## Task data
·····
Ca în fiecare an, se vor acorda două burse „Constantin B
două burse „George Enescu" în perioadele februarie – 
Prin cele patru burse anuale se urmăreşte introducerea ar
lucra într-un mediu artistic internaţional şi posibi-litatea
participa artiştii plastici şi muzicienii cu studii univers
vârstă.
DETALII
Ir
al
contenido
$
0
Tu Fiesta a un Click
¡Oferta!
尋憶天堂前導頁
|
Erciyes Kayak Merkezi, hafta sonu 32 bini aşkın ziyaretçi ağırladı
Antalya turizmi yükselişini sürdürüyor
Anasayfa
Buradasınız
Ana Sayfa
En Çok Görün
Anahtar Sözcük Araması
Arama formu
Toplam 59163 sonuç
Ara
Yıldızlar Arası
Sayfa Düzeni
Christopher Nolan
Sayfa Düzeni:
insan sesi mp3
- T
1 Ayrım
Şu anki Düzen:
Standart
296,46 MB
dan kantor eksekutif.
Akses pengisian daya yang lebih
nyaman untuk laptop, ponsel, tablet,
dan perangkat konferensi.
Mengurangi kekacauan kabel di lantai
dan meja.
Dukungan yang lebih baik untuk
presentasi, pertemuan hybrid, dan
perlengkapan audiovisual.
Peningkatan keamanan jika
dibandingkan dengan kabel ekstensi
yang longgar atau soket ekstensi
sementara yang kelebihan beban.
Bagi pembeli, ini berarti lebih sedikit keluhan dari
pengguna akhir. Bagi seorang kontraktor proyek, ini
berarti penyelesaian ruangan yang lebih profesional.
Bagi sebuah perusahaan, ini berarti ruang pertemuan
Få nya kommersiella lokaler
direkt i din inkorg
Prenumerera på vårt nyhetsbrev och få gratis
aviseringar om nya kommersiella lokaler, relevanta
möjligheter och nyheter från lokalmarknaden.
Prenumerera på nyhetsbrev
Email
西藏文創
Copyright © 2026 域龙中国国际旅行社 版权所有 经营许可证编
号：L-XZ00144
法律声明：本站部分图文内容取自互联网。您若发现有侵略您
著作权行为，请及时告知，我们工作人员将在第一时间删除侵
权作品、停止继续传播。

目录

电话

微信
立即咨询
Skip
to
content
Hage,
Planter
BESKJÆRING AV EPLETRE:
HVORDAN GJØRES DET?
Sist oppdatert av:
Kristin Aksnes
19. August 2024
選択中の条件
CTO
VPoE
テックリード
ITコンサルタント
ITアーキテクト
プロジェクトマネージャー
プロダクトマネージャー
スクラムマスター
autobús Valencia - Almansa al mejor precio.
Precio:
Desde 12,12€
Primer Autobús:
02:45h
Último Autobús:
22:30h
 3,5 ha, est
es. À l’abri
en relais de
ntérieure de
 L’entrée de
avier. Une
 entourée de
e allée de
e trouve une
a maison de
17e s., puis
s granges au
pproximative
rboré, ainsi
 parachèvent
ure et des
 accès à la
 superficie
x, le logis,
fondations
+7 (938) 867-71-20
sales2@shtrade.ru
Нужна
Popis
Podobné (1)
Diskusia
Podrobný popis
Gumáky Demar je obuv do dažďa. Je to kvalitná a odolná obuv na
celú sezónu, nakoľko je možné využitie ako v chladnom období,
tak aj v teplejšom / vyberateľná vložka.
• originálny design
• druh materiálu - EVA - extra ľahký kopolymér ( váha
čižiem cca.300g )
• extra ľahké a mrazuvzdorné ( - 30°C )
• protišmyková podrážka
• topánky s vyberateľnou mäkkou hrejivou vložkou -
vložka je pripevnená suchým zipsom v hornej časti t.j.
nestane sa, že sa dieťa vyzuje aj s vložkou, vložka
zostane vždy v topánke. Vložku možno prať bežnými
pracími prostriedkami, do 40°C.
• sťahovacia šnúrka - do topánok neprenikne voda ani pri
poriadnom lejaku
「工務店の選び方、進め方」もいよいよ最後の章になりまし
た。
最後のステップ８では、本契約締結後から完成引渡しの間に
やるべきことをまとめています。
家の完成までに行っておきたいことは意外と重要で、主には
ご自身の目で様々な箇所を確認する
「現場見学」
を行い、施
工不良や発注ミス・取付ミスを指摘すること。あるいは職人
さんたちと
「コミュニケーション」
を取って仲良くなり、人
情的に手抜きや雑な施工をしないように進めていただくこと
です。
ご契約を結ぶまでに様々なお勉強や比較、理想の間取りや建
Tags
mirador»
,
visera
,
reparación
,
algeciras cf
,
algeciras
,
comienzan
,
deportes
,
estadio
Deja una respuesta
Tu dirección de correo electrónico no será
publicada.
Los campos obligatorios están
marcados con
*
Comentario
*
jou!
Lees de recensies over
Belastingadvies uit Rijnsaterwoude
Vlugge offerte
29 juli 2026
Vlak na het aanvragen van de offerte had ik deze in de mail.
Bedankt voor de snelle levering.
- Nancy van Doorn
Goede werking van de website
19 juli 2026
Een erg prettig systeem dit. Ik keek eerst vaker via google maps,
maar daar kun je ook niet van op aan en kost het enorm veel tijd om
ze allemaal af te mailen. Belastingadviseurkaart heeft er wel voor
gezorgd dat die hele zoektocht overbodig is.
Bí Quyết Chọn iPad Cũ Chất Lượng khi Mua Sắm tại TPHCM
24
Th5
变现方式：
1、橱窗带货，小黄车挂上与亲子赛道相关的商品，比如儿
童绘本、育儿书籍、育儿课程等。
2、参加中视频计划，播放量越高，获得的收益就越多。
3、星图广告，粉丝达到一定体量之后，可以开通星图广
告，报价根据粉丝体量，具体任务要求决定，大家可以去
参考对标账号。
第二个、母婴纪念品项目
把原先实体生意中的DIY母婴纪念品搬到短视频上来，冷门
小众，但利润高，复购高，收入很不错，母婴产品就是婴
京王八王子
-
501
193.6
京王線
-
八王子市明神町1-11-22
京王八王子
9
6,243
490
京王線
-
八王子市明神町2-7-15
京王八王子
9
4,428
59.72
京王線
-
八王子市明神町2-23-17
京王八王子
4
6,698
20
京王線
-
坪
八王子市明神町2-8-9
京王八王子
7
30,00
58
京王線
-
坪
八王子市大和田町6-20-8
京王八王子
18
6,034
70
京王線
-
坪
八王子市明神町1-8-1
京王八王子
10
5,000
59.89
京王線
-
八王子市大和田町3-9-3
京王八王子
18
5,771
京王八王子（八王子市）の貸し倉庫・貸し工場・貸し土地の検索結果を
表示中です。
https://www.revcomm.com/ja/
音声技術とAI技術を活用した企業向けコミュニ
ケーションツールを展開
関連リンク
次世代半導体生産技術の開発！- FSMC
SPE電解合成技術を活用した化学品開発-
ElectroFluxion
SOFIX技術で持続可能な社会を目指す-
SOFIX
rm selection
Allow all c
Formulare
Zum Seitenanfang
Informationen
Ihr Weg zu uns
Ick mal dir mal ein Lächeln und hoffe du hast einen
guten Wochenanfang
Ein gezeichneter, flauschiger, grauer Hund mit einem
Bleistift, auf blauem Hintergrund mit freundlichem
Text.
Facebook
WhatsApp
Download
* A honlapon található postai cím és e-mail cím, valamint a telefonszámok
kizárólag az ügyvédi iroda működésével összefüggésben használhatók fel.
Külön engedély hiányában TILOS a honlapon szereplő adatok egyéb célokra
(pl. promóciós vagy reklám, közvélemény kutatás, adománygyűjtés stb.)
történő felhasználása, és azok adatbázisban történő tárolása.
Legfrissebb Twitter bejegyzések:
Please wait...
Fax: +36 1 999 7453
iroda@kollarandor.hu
·····
## Problem statement
Write down again, exactly as given, only the lines above that fall from the line with "工不良や発注ミス・取付ミスを指摘すること。あるいは職人" to the line with "guten Wochenanfang", inclusive.

## Finished exercise
工不良や発注ミス・取付ミスを指摘すること。あるいは職人
さんたちと
「コミュニケーション」
を取って仲良くなり、人
情的に手抜きや雑な施工をしないように進めていただくこと
です。
ご契約を結ぶまでに様々なお勉強や比較、理想の間取りや建
Tags
mirador»
,
visera
,
reparación
,
algeciras cf
,
algeciras
,
comienzan
,
deportes
,
estadio
Deja una respuesta
Tu dirección de correo electrónico no será
publicada.
Los campos obligatorios están
marcados con
*
Comentario
*
jou!
Lees de recensies over
Belastingadvies uit Rijnsaterwoude
Vlugge offerte
29 juli 2026
Vlak na het aanvragen van de offerte had ik deze in de mail.
Bedankt voor de snelle levering.
- Nancy van Doorn
Goede werking van de website
19 juli 2026
Een erg prettig systeem dit. Ik keek eerst vaker via google maps,
maar daar kun je ook niet van op aan en kost het enorm veel tijd om
ze allemaal af te mailen. Belastingadviseurkaart heeft er wel voor
gezorgd dat die hele zoektocht overbodig is.
Bí Quyết Chọn iPad Cũ Chất Lượng khi Mua Sắm tại TPHCM
24
Th5
变现方式：
1、橱窗带货，小黄车挂上与亲子赛道相关的商品，比如儿
童绘本、育儿书籍、育儿课程等。
2、参加中视频计划，播放量越高，获得的收益就越多。
3、星图广告，粉丝达到一定体量之后，可以开通星图广
告，报价根据粉丝体量，具体任务要求决定，大家可以去
参考对标账号。
第二个、母婴纪念品项目
把原先实体生意中的DIY母婴纪念品搬到短视频上来，冷门
小众，但利润高，复购高，收入很不错，母婴产品就是婴
京王八王子
-
501
193.6
京王線
-
八王子市明神町1-11-22
京王八王子
9
6,243
490
京王線
-
八王子市明神町2-7-15
京王八王子
9
4,428
59.72
京王線
-
八王子市明神町2-23-17
京王八王子
4
6,698
20
京王線
-
坪
八王子市明神町2-8-9
京王八王子
7
30,00
58
京王線
-
坪
八王子市大和田町6-20-8
京王八王子
18
6,034
70
京王線
-
坪
八王子市明神町1-8-1
京王八王子
10
5,000
59.89
京王線
-
八王子市大和田町3-9-3
京王八王子
18
5,771
京王八王子（八王子市）の貸し倉庫・貸し工場・貸し土地の検索結果を
表示中です。
https://www.revcomm.com/ja/
音声技術とAI技術を活用した企業向けコミュニ
ケーションツールを展開
関連リンク
次世代半導体生産技術の開発！- FSMC
SPE電解合成技術を活用した化学品開発-
ElectroFluxion
SOFIX技術で持続可能な社会を目指す-
SOFIX
rm selection
Allow all c
Formulare
Zum Seitenanfang
Informationen
Ihr Weg zu uns
Ick mal dir mal ein Lächeln und hoffe du hast einen
guten Wochenanfang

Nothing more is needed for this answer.